Toddlers crying after they are torn from their parents’ arms. Mothers, sitting in chainmail cages, using foil blankets for warmth. A father who committed suicide after being separated from his child.
These are only some of the recent sounds, images, and stories that have come from our Southern border with Mexico in recent weeks.
In May, Attorney General Jeff Sessions announced the Trump administration’s zero tolerance immigration policy that allows border officials to forcibly remove children from their families in an attempt to deter immigrants from seeking refuge in the United States.
Since announcing the policy, at least 2,000 children have been torn ripped from their parents at the border. The families are taken to separate facilities, with little privacy, no due process or trial, and no clear course for families to take to reunite with each other.

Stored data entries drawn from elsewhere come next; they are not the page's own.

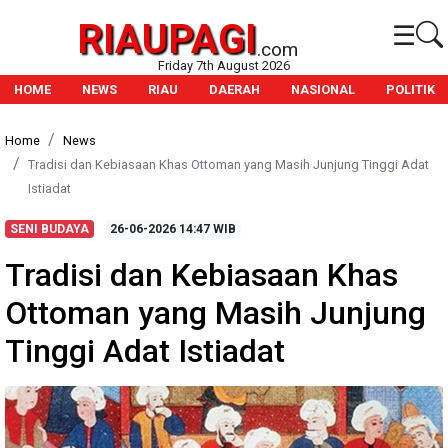
RIAUPAGI
☰
.com
Friday 7th August 2026
HOME
NEWS
RIAU
DAERAH
NASIONAL
POLITIK
Home
News
Tradisi dan Kebiasaan Khas Ottoman yang Masih Junjung Tinggi Adat
Istiadat
SENI BUDAYA
26-06-2026
14:47 WIB
Tradisi dan Kebiasaan Khas
Ottoman yang Masih Junjung
Tinggi Adat Istiadat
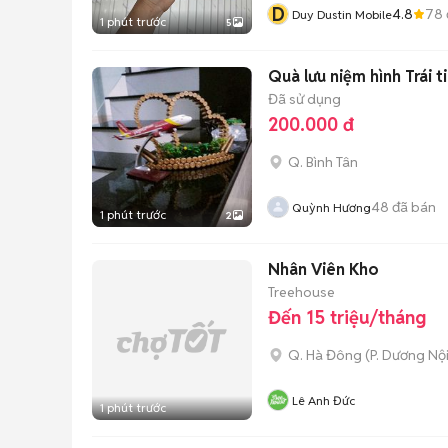
D
4.8
78
Duy Dustin Mobile
1 phút trước
5
Quà lưu niệm hình Trái 
Đã sử dụng
200.000 đ
Q. Bình Tân
48
đã bán
Quỳnh Hương
1 phút trước
2
Nhân Viên Kho
Treehouse
Đến 15 triệu/tháng
Q. Hà Đông
(
P. Dương Nộ
Lê Anh Đức
1 phút trước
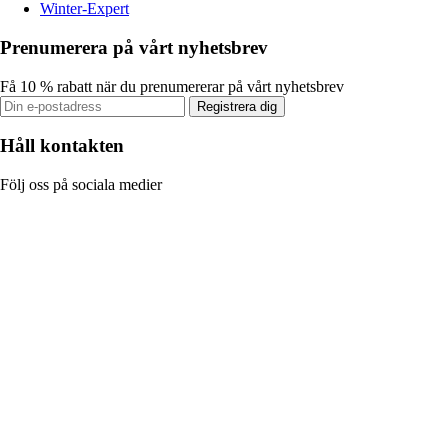
Winter-Expert
Prenumerera på vårt nyhetsbrev
Få 10 % rabatt när du prenumererar på vårt nyhetsbrev
Registrera dig
Håll kontakten
Följ oss på sociala medier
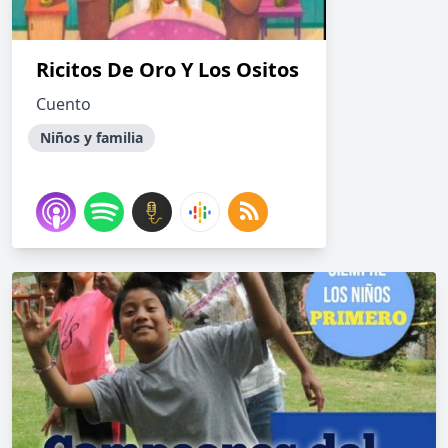
Ricitos De Oro Y Los Ositos
Cuento
Niños y familia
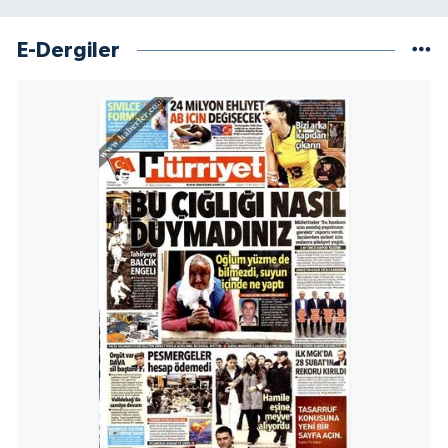
E-Dergiler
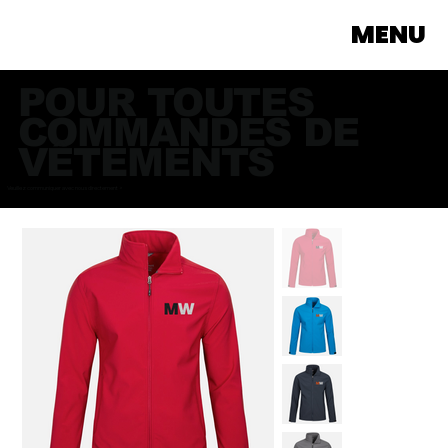
MENU
POUR TOUTES
COMMANDES DE
VÊTEMENTS
Veuillez communiquer avec nous directement >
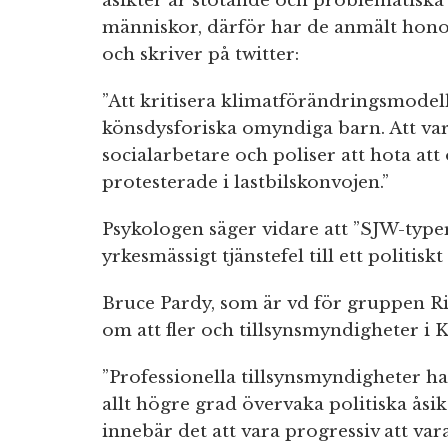
åsikter är stötande och problematiska 
människor, därför har de anmält hono
och skriver på twitter:
”Att kritisera klimatförändringsmodell
könsdysforiska omyndiga barn. Att var
socialarbetare och poliser att hota a
protesterade i lastbilskonvojen.”
Psykologen säger vidare att ”SJW-typ
yrkesmässigt tjänstefel till ett politiskt
Bruce Pardy, som är vd för gruppen R
om att fler och tillsynsmyndigheter i K
”Professionella tillsynsmyndigheter har
allt högre grad övervaka politiska åsikt
innebär det att vara progressiv att va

The administration’s refusal to allow families to stay together marks the deeply ingrained racism and cruelty that has shaped the entirety of the Trump presidency.
In one widely-shared image, a two-year-old girl is wearing a pink sweater and standing at her mother’s feet. Screaming, she looks up as her mother is patted down by a Border Patrol agent before being detained. The girl’s shoes are missing its laces because the strings are considered a forbidden personal item. She is standing in a bright spotlight, terrified.
After the photographer took the photo, he says ICE agents led the mother and child into a van and taken to a processing center. We do not know what happened to them.
This is the new American reality: Armed federal agents detain thousands of families who come to the United States seeking safety and confiscate the families’ personal possessions and — thanks to President Trump’s new policies — they are at risk of being torn from their own families.
In this moment, I am reminded of the scenes that my mother explained to me when I was younger: Japanese Americans torn from their homes during World War II. My grandparents sleeping on the floor of mucked out horse stalls at Puyallup Fairgrounds, a relocation center where they met and were kept temporarily before they were sent to the camps. My Ojii-chan (grandfather) Albert Ito was sent to Minidoka; my Obaa-chan (grandmother) Lois Kimura was sent to Heart Mountain. Each was forced to live in barracks behind chain link fencing with snipers on guard towers patrolling over them.
The system of transporting the thousands of detainees into the internment camps lacked both planning and humanity. A few months after Pearl Harbor, Executive Order 9066 was posted in my Ojii-chan’s neighborhood, alerting Japanese Americans that they had one week to vacate – the War Committee preferred the term “evacuate” – their homes, leave their communities, and sell most their personal belongings. They could bring only what they could carry.
The process was so rushed that the government stripped many Japanese Americans of their property before the internment camps had been built.
That was less than 80 years ago when the United States government used the excuse of national security to dehumanize and incarcerate more than 120,000 people of Japanese descent in a series of internment camps across the country.
Today, I am reminded of these moments with my mother, those days when I began to understand that our government has a history of detaining people for their skin color or birthplace, under name of security.
When I learned these truths as I child, I tried to squeeze my eyes shut, even as I hoped for a better American reality. Now, I know that we can only fight back with our eyes fully opened.
The only way that we can stop these atrocities from continuing is by highlighting the atrocities and calling out President Trump for the cruelty that he has waged across our country.
Over the past few weeks, there has been a groundswell of outrage from both sides of the political aisle and from across religious and racial lines. We need to continue to make it clear that we are united against Trump’s divisive policies.
Because as Americans we know the difference between right and wrong. We know inherently, in our hearts and our minds, that this is wrong. It is never acceptable to separate a family and imprison a child.
In the face of the outpouring of criticism, President Trump and his officials have dug in their heels. They’ve tried to deflect the blame of their own agenda. They have tried to blame Democrats. They have tried to hide behind falsely-cited bible verses. And they have tried to pretend that this type of action is justified in the name of national security.
To be very clear: the executive order stopping the separation of families at the border is a sham. Parents and their children will still be detained—and the administration has no plans to reunite the children who have already been separated from their moms and dads.
But Americans know what is right and wrong. We will not back down. We will stand united.
In the years after World War II, the U.S. government officially apologized for the Japanese American internment camps and considered the mass incarceration one of the darker stains on Americans’ recent history. The search for justice after the camps has been linked to “kodomo no tame ni,” a Japanese saying that means, “for the sake of the children.”
The saying referred to the effort to make the world a better place for future generations—but as we strive to defend more than 2,000 imprisoned children, the sentiment carries a strikingly literal meaning today.
Mikka Kei Macdonald is a communications fellow for the Center for Community Change.